Medical need in ALS

ALS is a motor neuron degenerative disease that affects both upper and lower motor neurons of the central nervous system. It is a progressive disease, with patients becoming increasingly dependent on family and carers ultimately leading to death. The average survival time is about three to five years. ALS has been divided into types: hereditary, which is known as familial ALS (fALS); and idiopathic, known as sporadic ALS (sALS). fALS affects around 5–10% of the ALS population and sALS the rest of the patients; however, while the origins are different, the symptoms and progression of the disease remain largely the same. These symptoms include physical impairment, increased saliva production, muscle weakness, loss of speech, poor posture, abnormal reflexes and respiratory problems.

The current number of patients in ALS is about 50.000 in the US and Europe in total with estimated new cases of 15.000 patients every year with an average survival time of 1 to 5 years after the first symptoms, depending on age and gen-mutation. Due to aging of the population a further increase of about 2% in average is assumed.

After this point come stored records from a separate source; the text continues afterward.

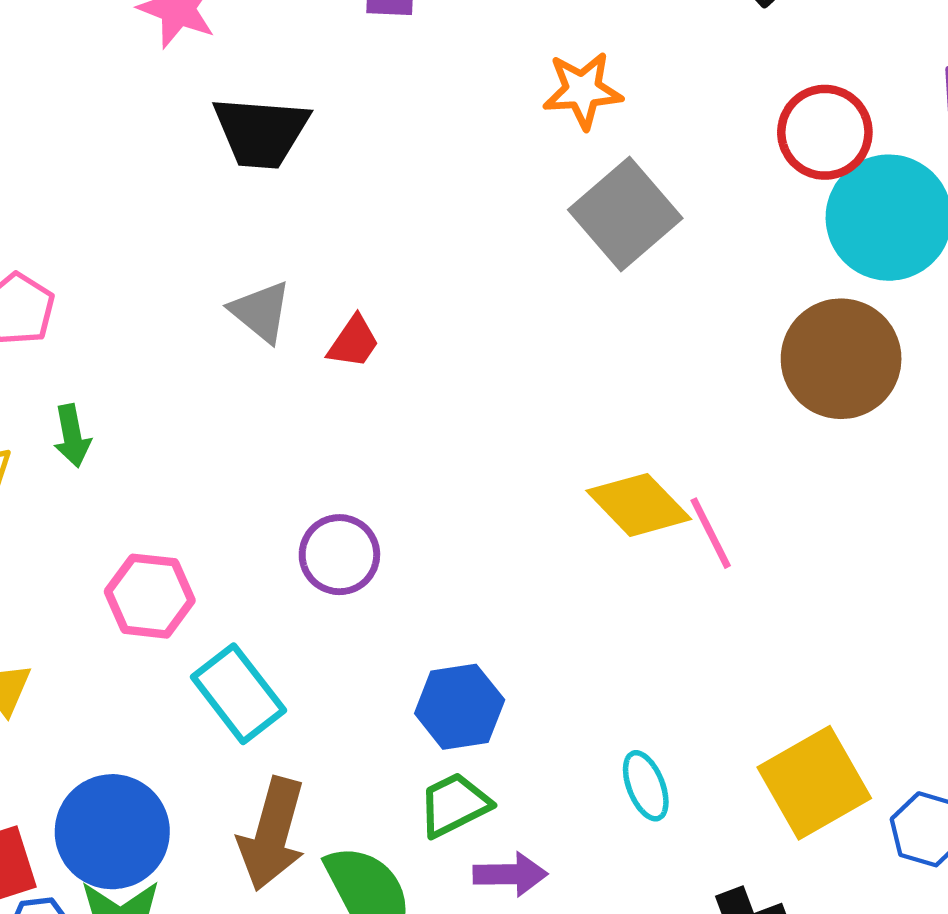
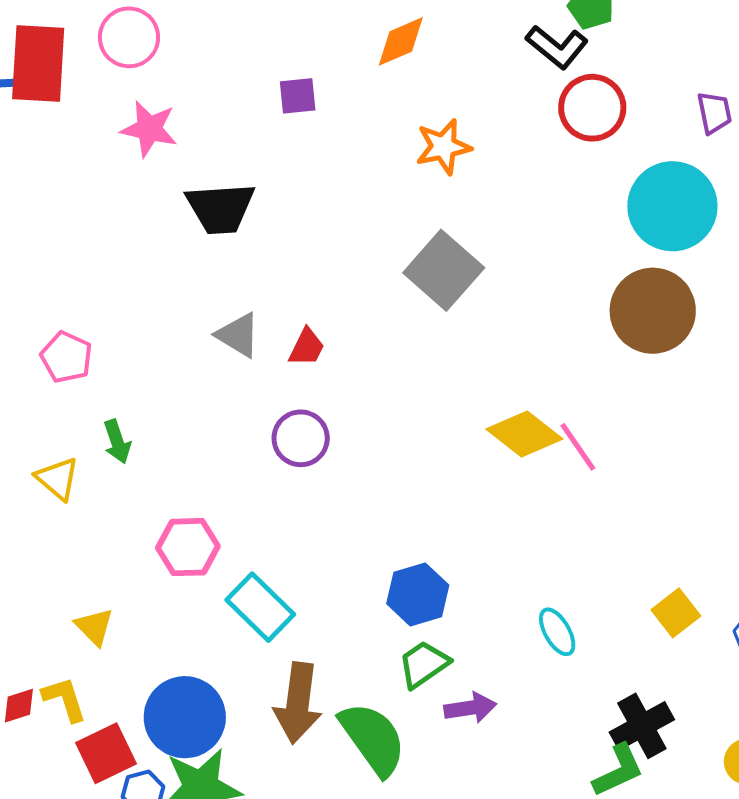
red circle: (825, 132) -> (592, 108), moved
gray square: (625, 214) -> (444, 270), moved
purple circle: (339, 555) -> (301, 438), moved
yellow square: (814, 783) -> (676, 613), size x0.6

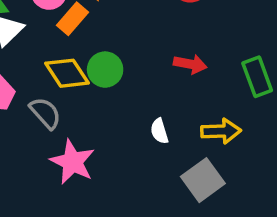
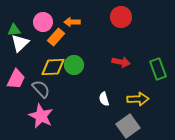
yellow diamond: (67, 73) -> (53, 67), turned -60
pink star: (72, 162) -> (41, 116), moved

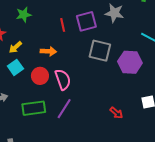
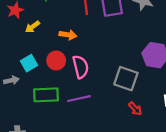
gray square: (100, 51) -> (126, 79), moved
cyan square: (15, 67) -> (29, 63), moved
purple line: (64, 109) -> (79, 99), turned 40

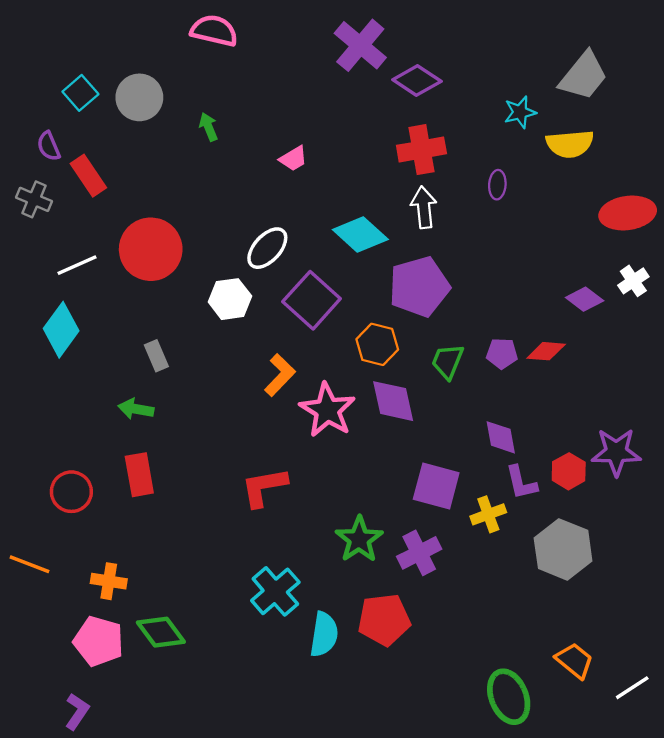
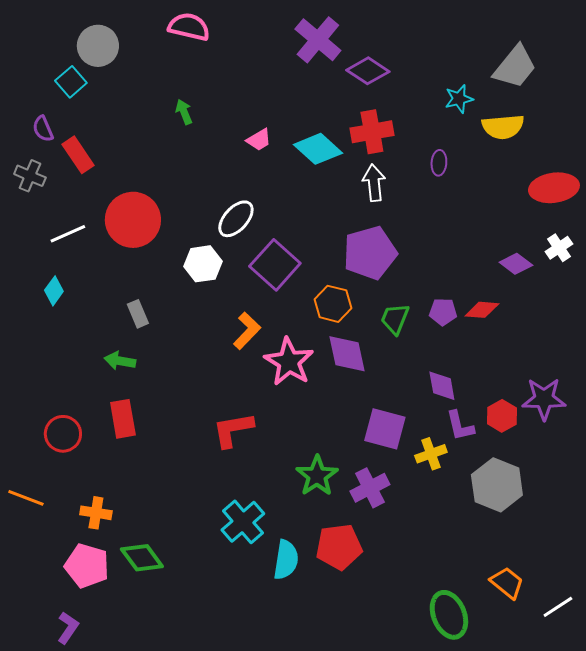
gray circle: (139, 97) -> (98, 46), moved
cyan diamond: (360, 235) -> (318, 149), moved
cyan diamond: (61, 330) -> (54, 291), size x0.6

Globally the number of ALS cases is approximately 230.000 and is expected to increase to 380.000 in the next 20 years. The highest prevalence rates are in patients between 60 and 79 years of age.

There are only two therapeutic options in the market at this moment. Riluzole, the standard of care in many countries and shown to delay disease progression by 5% and RADICAVA, only available in the USA and shown to reduce disease progression by 15% in some ALS subtypes, at a cost of more than US$100.000 a year.

Pathophysiological mechanisms implicated in ALS

ALS is linked to increased intracellular calcium, impaired mitochondrial transport, and mitochondrial dysfunction.

ALS leads to:

  • Mitochondrial damage and dysfunction
  • Increased intracellular calcium
  • ER Stress

that play an important role in the evolution of these diseases and ultimately induce neuronal cell death.

NEUREVO Results in ALS

  • Motor neurons from ALS patients
  • Four ALS patients (first-in-man human study)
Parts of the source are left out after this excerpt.